All lines in the material with the string "Kategorie" should be listed.

→ The records
┏━━

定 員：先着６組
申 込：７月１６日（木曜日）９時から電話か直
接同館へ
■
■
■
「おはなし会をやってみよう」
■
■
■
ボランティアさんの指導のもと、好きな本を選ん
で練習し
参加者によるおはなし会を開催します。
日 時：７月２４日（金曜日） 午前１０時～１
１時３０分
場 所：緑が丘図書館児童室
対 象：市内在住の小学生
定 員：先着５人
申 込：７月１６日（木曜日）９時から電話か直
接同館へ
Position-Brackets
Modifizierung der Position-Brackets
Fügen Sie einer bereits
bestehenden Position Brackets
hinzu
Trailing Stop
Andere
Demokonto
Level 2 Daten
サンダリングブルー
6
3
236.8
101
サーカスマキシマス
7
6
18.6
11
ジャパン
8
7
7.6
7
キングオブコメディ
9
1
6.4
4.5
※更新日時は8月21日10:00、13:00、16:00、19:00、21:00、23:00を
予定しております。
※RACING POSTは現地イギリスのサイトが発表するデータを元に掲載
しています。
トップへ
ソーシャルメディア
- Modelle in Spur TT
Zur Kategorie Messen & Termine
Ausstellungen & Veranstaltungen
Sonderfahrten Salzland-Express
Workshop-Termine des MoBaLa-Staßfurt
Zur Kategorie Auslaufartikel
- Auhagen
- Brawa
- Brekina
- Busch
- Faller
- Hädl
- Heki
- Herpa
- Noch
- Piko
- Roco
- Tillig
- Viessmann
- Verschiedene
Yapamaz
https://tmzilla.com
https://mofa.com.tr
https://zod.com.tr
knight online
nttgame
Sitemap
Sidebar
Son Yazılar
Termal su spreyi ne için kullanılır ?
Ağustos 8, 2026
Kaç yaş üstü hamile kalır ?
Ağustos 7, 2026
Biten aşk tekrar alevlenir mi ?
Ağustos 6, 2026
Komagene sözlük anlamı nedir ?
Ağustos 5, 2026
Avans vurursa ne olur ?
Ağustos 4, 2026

┗━━

→ Response to the task
Zur Kategorie Messen & Termine
Zur Kategorie Auslaufartikel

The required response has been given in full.